WORK REQUIRED => Would you please transcribe the records below from the line with "übertragen werden kann." through their final line, exactly and with no other lines?

+ + + + +

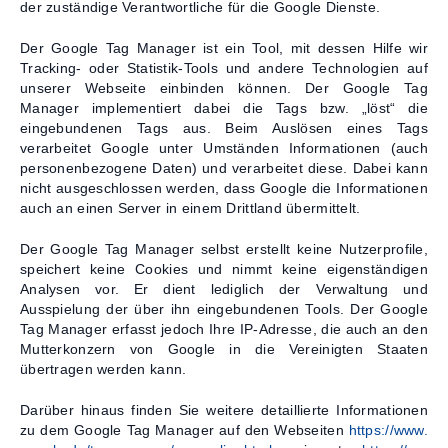
der zuständige Verantwortliche für die Google Dienste.
Der Google Tag Manager ist ein Tool, mit dessen Hilfe wir
Tracking- oder Statistik-Tools und andere Technologien auf
unserer Webseite einbinden können. Der Google Tag
Manager implementiert dabei die Tags bzw. „löst“ die
eingebundenen Tags aus. Beim Auslösen eines Tags
verarbeitet Google unter Umständen Informationen (auch
personenbezogene Daten) und verarbeitet diese. Dabei kann
nicht ausgeschlossen werden, dass Google die Informationen
auch an einen Server in einem Drittland übermittelt.
Der Google Tag Manager selbst erstellt keine Nutzerprofile,
speichert keine Cookies und nimmt keine eigenständigen
Analysen vor. Er dient lediglich der Verwaltung und
Ausspielung der über ihn eingebundenen Tools. Der Google
Tag Manager erfasst jedoch Ihre IP-Adresse, die auch an den
Mutterkonzern von Google in die Vereinigten Staaten
übertragen werden kann.
Darüber hinaus finden Sie weitere detaillierte Informationen
zu dem Google Tag Manager auf den Webseiten
https://www.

+ + + + +

ANSWER AREA =>
übertragen werden kann.
Darüber hinaus finden Sie weitere detaillierte Informationen
zu dem Google Tag Manager auf den Webseiten
https://www.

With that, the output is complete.